CHICAGO -- Zacks.com announces the list of stocks featured in the Analyst Blog. Every day the Zacks Equity Research analysts discuss the latest news and events impacting stocks and the financial markets. Stocks recently featured in the blog include: Brasil Telecom Participacoes S.A. (NYSE: BRP),
See the latest posts to the Analyst Blog by visiting: http://at.zacks.com/?id=2673
Here are highlights from Wednesday's Analyst Blog:
Brasil Telecom Merger Inevitable
We are keeping our current Buy recommendation on Brasil Telecom Participacoes S.A. (NYSE: BRP). The company posted better-than-expected results in the first three quarters of 2007, and the short-term outlook remains positive. The company also has solid cash flow, decent operating margins in the wire-line business, and an attractive valuation.
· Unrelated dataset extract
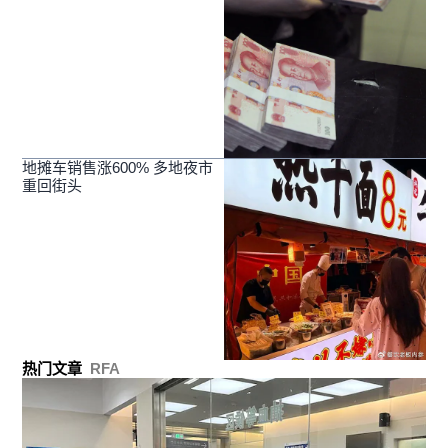
地摊车销售涨600% 多地夜市
重回街头
热门文章
RFA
Additionally, the growth in the wireless and the broadband segments are encouraging and should continue in future quarters. We believe the possibility of a merger between Brazil Telecom and Telemar (NYSE: TNE) is just a matter of time. BRP is trading at 16.7x our 2007 EPS estimate, below the industry mean and median, and an enterprise value to EBITDA (a more common valuation metric for the telecom industry) of just 2.8x our 2007 estimate.
In fact, the EV/EBITDA multiple went down this quarter due to the considerable fall in the company's net debt. The EV/2007 EBITDA valuation remains below the industry mean, and is close to the low point of the historical range of 3.0x to 6.0x for most of the Latin American telecom operators. BRP is also trading at just 0.9x its price/sales ratio, well below the industry mean and also below other Brazilian telecom operators. We think the stock is trading at a highly attractive valuation.
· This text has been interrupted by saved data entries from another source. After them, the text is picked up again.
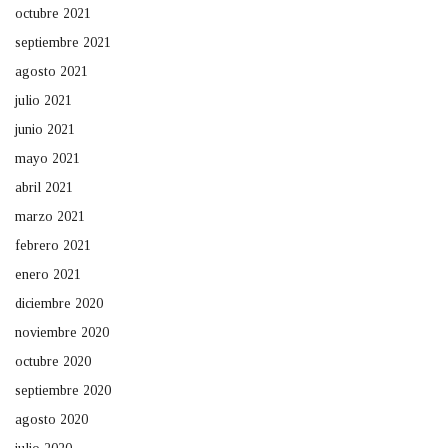
octubre 2021
septiembre 2021
agosto 2021
julio 2021
junio 2021
mayo 2021
abril 2021
marzo 2021
febrero 2021
enero 2021
diciembre 2020
noviembre 2020
octubre 2020
septiembre 2020
agosto 2020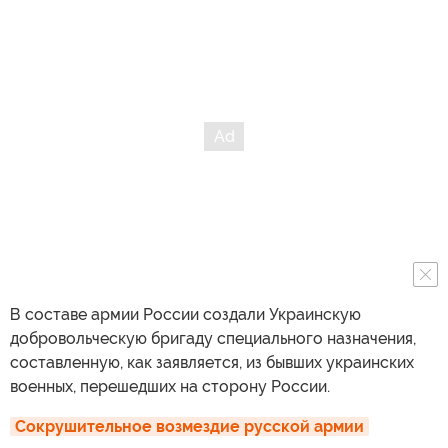
В составе армии России создали Украинскую
добровольческую бригаду специального назначения,
составленную, как заявляется, из бывших украинских
военных, перешедших на сторону России.
Сокрушительное возмездие русской армии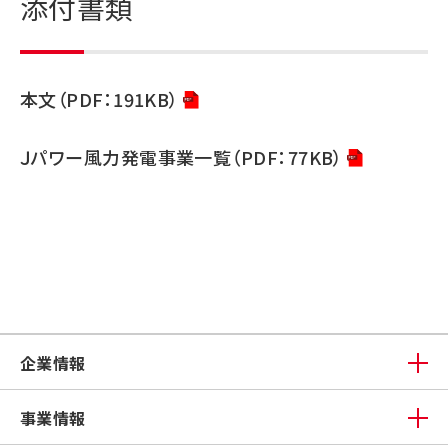
添付書類
本文（PDF：191KB）
Ｊパワー風力発電事業一覧（PDF：77KB）
企業情報
事業情報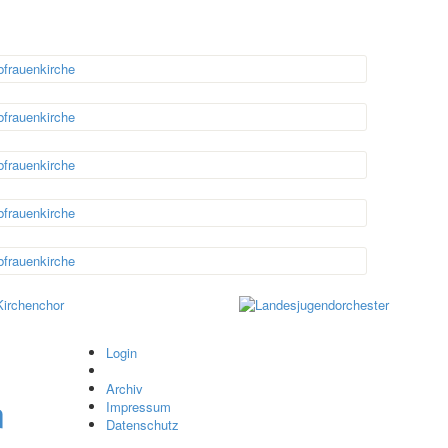
Login
Archiv
Impressum
Datenschutz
Additionally, the company posted very good results for the fourth quarter 2006, first quarter 2007, second quarter 2007 and third quarter 2007 the short-term outlook seems promising, mainly considering the recent news regarding a possible merger with TNE. Our target price is US$92.50, which is based on an EV/2007 estimated EBITDA of 3.5x, close to the current valuation of Telemar. All considered, we are maintaining our current Buy recommendation.
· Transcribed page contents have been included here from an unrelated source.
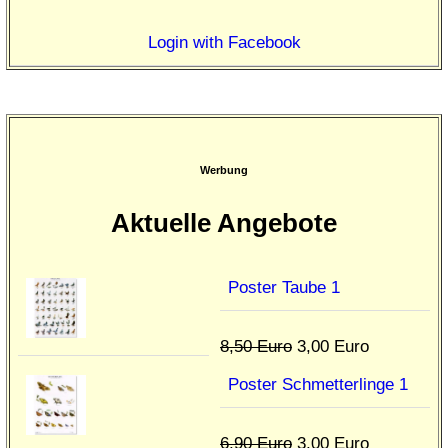
Login with Facebook
Werbung
Aktuelle Angebote
Poster Taube 1
8,50 Euro
3,00 Euro
Poster Schmetterlinge 1
6,90 Euro
3,00 Euro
SanDisk Difficulties Behind It
SanDisk (Nasdaq: SNDK) has struggled of late with rapid price declines in the flash market. However, growing demand for high-capacity flash products and going into a seasonally strong period, we believe price declines will slow in the third and fourth quarters. SanDisk remains the best positioned producer of flash given its investments in low-cost production capacity.
Moreover, the company has undergone restructuring in the early part of the year. We, therefore, maintain the Buy rating on the shares of SNDK with a target price of $69.00 on expectations for growing revenue and margins. Although Q2 price declines were still fairly severe on a historical basis, strong Q3 results give us confidence that the situation has bottomed.
Demand for high-capacity flash products should begin to drive demand in the second half, which combined with seasonal strength, should provide price support. SanDisk is well-positioned to benefit from its strategic investments in low-cost captive capacity Fab 3 and Fab 4 as demand grows.
Following Q3 strength, we expect continued margin improvements combined with top-line growth. SNDK is currently trading at 68.1x our 2007 earnings estimate of $0.72 and 36.1x our 2008 EPS estimate of $1.36 per share.